At the April 1853 session of the Methodist Conference he was placed in charge of the Gilroy (or Santa Cruz) and Santa Clara circuit. On July 4, of that year, the first Quarterly Conference was organized in Pleasant Valley, as it was they called--now Gilroy--W. R. Gober, Presiding Elder, and J.T. Cox, preacher in charge. This Quarterly Conference was held in a little shanty occupied by five young men, four of whom were of the Cambellite persuasion. In the fall of that year the first camp meeting to be held in that region was held some six miles east of Watsonville under his leadership.
His preaching style in the gold camps of California is described in the California Sketches book as follows:
"Under his preaching men wept, prayed, repented, believed, and flocked into the Church by scores and hundreds. ... His sagacity and knowledge of human nature were exhibited at on of his camp meetings held at Gilroy, in Santa Clara County. There was a great crowd and a great religious excitement, Father Cox riding its topmost wave, the general of the army of Israel. Seated in the preachers' stand, he was leading in one of the spirited lyrics suited to the occasion, when a young man approached him and said: 'Father Cox, there's a friend of mine out here who wants you to come and pray for him.'
'Where is he?'
' Just out there on the edge of the crowd,' answered the young fellow.
Father Cox followed him to the outskirts of the congregation, where he found a group of rough-looking fellows standing around, with their leggings and huge Spanish spurs, in the center of which a man was seen kneeling, with his face buried between his hands.
'There he is,' said the guide.
'Is he a friend of yours, gentlemen?' asked Father Cox, turning to the expectant group.
'Yes,' answered one on them.
'And you want me to pray for him, do you?' he continued.
'We do,' was the answer
'All right; all of you kneel down, and I'll pray for him.'
They looked at one another in confusion, and then one by one they sheepishly kneeled until all were down.
Father Cox kneeled down by the 'mourner,' and prayed as follows: 'O Lord, thou knowest all things. Thou knowest whether this man is a sincere penitent or not. If he is sincerely sorry for his sins, and is bowing before thee with broken heart and a contrite spirit, have mercy upon him, hear his prayer, and make him they child. But, O Lord, if he is not in earnest, if he is here an emissary of Satan, to make mockery of sacred things, and to hinder thy work, kill him -- KILL HIM, Lord.'
At this point the 'mourner' became frightened, and began to crawl, Father Cox following him on his knees, and continuing his prayer. The terror stricken sinner could stand it no longer, but sprang to his feet and bounded away at full speed, while the kneeling roughs rose and sneaked off abashed and discomfited.

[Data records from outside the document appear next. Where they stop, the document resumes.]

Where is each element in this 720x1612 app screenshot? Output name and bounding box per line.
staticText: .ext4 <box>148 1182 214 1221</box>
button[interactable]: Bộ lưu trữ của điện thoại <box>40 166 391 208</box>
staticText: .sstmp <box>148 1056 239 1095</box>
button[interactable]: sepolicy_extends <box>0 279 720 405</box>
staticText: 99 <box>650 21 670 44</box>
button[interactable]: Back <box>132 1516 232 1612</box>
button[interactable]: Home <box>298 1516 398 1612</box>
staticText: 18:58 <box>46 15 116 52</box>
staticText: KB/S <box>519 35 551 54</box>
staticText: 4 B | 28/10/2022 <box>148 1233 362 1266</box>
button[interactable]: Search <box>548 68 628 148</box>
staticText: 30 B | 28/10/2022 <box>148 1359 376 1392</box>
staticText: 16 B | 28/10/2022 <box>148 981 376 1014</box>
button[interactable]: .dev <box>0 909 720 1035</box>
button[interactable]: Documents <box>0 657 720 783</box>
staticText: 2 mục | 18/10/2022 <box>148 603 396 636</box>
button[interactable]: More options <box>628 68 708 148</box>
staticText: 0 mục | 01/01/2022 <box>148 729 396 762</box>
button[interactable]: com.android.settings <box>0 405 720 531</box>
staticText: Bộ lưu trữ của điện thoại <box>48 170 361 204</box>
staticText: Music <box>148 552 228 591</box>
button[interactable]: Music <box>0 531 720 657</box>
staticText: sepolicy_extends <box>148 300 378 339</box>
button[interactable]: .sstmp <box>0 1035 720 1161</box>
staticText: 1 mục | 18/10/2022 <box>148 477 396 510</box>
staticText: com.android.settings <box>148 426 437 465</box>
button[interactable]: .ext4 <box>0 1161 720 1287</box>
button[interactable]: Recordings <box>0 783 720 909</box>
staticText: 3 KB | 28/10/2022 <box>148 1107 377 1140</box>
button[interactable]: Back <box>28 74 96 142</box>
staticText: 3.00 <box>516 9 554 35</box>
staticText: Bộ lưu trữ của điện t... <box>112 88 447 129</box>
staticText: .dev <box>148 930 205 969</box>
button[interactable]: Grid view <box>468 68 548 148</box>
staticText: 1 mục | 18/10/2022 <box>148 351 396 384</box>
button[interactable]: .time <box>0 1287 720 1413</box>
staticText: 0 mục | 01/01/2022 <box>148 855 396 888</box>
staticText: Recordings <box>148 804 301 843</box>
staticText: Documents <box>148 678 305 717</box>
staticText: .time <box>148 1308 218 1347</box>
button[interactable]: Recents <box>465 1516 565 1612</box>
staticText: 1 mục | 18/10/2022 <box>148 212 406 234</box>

The sequel of this incident should be given. The mock penitent was taken into the Church by Father Cox soon after. He left the camp ground in a state of great alarm on account of his sacrilegious frolic.
'When the old man put his hand on me as I kneeled there in wicked sport, and prayed as he did, it seemed to me that I felt hot flashes from hell rise in my face,' said he; ' right there I became a true penitent.
The man thus strangely converted became a faithful soldier of the cross.
At a camp meeting near the town of Sonoma, in 1858, Father Cox, who was preacher in charge of that circuit, rose to exhort after the venerable Judge Shattuck had preached one of his strong, earnest sermons. The meeting had been going on several days, and the Sonoma sinners had hitherto resisted all appeals and persuasions. The crowd was great, and every eye was fixed upon the old man as he began his exhortation.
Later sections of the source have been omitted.